2. The Road to Yalta
• Roosevelt’s failure and the contrast with the 14 points.
o We cannot defeat Hitler without Stalin’s help, and we accept the consequences.
• Isolationism
o Sources: populist, leftist, disillusion after Versailles.
o Walter Lippmann accepts isolationism.
o Neutrality Acts cripple America.
o Kellogg-Briand Pact and policy of gestures.
• Strategic vacuum
o Roosevelt’s failed attempts to take on isolationism.
o Alternatives to American leadership: France and the Little Entente.
• War.
o The Fall of France (not the Fall of Poland) shakes the establishment. Lippmann turns from isolationism (too late).
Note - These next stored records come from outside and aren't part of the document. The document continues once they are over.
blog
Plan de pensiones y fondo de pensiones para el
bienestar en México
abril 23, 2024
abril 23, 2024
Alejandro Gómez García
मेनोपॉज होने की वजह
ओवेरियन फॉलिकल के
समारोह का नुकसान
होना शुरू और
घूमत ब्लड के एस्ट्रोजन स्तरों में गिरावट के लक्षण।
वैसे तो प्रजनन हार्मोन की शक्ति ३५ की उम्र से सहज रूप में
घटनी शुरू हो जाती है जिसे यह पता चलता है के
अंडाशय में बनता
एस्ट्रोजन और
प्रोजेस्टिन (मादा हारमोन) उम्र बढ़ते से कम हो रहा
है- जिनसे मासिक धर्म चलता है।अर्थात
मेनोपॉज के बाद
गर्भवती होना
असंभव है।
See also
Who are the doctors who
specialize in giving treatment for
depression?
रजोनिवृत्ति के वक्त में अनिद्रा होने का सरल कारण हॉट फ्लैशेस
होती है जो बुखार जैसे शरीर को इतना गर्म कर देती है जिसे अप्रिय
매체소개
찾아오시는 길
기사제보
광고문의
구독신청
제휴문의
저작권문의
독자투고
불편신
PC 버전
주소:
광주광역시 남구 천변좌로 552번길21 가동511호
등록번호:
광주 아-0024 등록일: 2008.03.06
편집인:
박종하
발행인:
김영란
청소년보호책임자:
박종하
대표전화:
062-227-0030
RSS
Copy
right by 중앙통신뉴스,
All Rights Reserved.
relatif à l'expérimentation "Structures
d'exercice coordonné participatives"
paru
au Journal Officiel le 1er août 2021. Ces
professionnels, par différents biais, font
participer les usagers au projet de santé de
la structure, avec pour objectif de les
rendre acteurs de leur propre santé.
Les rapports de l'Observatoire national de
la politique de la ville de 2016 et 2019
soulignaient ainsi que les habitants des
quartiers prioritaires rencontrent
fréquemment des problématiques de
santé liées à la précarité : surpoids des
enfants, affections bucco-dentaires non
o Wells Declaration re the Baltics.
o The American First Committee and right-wing isolationism.
o Roosevelt finally moves: the Atlantic Charter, based on strategic underpinnings of the 14 Points.
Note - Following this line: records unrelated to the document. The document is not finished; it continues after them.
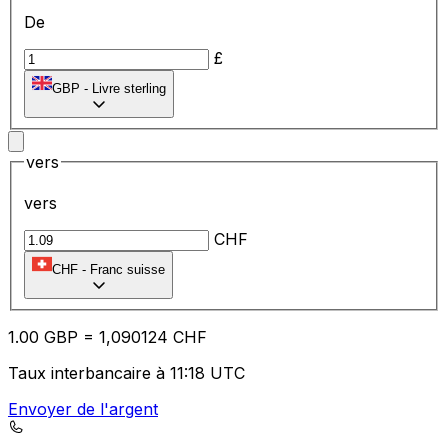
De
£
GBP
-
Livre sterling
vers
vers
CHF
CHF
-
Franc suisse
1.00
GBP
=
1,
090124
CHF
Taux interbancaire à 11:18 UTC
Envoyer de l'argent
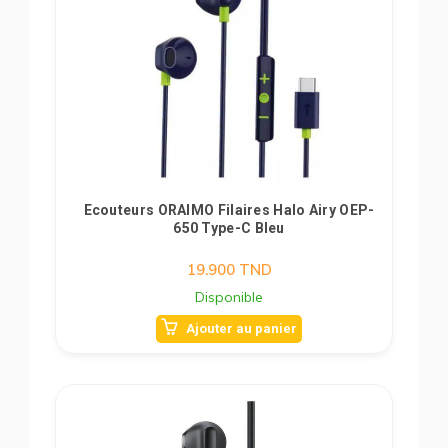
Ecouteurs ORAIMO Filaires Halo Airy OEP-
650 Type-C Bleu
19.900
TND
Disponible
Ajouter au panier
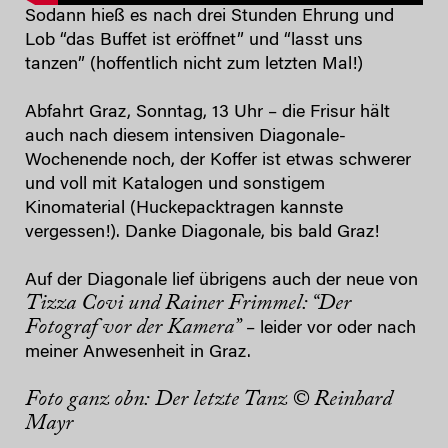
Sodann hieß es nach drei Stunden Ehrung und
Lob “das Buffet ist eröffnet” und “lasst uns
tanzen” (hoffentlich nicht zum letzten Mal!)
Abfahrt Graz, Sonntag, 13 Uhr – die Frisur hält
auch nach diesem intensiven Diagonale-
Wochenende noch, der Koffer ist etwas schwerer
und voll mit Katalogen und sonstigem
Kinomaterial (Huckepacktragen kannste
vergessen!). Danke Diagonale, bis bald Graz!
Auf der Diagonale lief übrigens auch der neue von
Tizza Covi und Rainer Frimmel: “Der
Fotograf vor der Kamera”
– leider vor oder nach
meiner Anwesenheit in Graz.
Foto ganz obn: Der letzte Tanz © Reinhard
Mayr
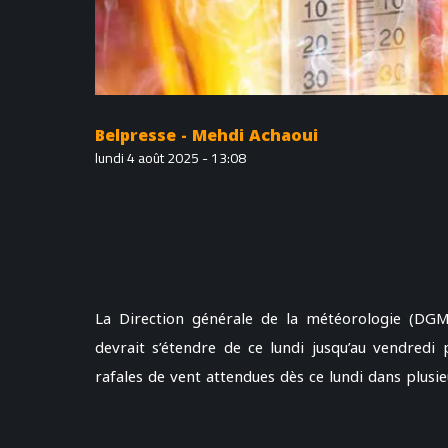
Belpresse - Mehdi Achaoui
lundi 4 août 2025 - 13:08
La Direction générale de la météorologie (DGM
devrait s’étendre de ce lundi jusqu’au vendredi
rafales de vent attendues dès ce lundi dans plus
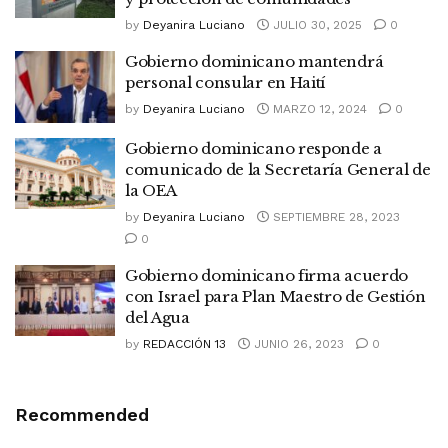
by
Deyanira Luciano
JULIO 30, 2025
0
Gobierno dominicano mantendrá
personal consular en Haití
by
Deyanira Luciano
MARZO 12, 2024
0
Gobierno dominicano responde a
comunicado de la Secretaría General de
la OEA
by
Deyanira Luciano
SEPTIEMBRE 28, 2023
0
Gobierno dominicano firma acuerdo
con Israel para Plan Maestro de Gestión
del Agua
by
REDACCIÓN 13
JUNIO 26, 2023
0
Recommended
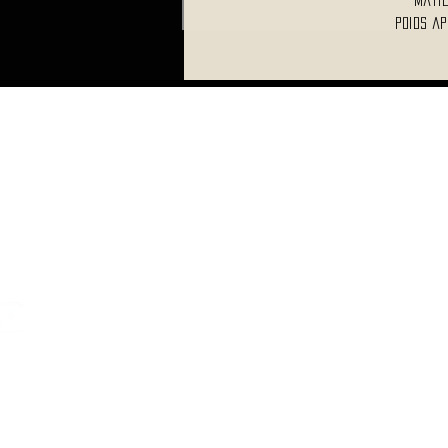
Matiè
Poids ap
o Pearl Harbor and America enters the war.
• Consequences.
o Military dilemma of liberating Europe from the West alone.
o Lippmann turns to “Realism” and spheres-of-influence.
o Tehran and loss of potential American leverage.
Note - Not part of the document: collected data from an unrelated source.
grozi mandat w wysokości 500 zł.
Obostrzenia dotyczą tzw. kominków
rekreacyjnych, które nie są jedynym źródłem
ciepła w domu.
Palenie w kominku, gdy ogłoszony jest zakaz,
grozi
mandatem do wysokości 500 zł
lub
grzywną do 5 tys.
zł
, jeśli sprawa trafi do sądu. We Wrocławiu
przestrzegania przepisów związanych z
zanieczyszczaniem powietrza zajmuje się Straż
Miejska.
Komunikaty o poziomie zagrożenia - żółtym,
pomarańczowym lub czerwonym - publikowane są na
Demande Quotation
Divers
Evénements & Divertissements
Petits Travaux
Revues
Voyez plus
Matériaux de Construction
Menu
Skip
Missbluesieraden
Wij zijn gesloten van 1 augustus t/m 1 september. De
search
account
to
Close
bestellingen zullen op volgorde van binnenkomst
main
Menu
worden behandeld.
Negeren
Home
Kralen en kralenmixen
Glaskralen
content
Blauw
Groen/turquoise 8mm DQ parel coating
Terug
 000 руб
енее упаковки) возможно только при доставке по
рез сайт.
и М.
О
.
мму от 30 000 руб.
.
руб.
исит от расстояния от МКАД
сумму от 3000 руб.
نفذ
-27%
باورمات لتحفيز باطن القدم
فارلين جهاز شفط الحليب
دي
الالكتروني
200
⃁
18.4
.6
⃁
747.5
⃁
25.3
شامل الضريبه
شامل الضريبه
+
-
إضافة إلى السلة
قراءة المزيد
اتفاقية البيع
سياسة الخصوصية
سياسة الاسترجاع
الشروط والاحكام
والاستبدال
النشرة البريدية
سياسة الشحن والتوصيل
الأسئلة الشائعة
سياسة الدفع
o The policy of empty hope: FDR and Churchill send Mikolajczyk to Moscow, and Stalin dismisses him. George Kennan’s forebodings.
o Yalta’s Declaration of Liberated Europe: applies Atlantic Charter but in soft language.
3. Establishing the Cold War Consensus
• The decision to draw a line.
o After Yalta, FDR and Churchill keep pressing Stalin on Poland, and learn of Stalin’s intentions.
• Drawing conclusions.
o Kennan’s Long Telegram and Churchill’s Iron Curtain speech
o Alternatives: Henry Wallace’s sentimentality, Acheson’s hard line, Lippmann’s realism.
o The Czech coup and Truman tries the hard line.
• Eastern Europe and the emergence of Cold War “Realism”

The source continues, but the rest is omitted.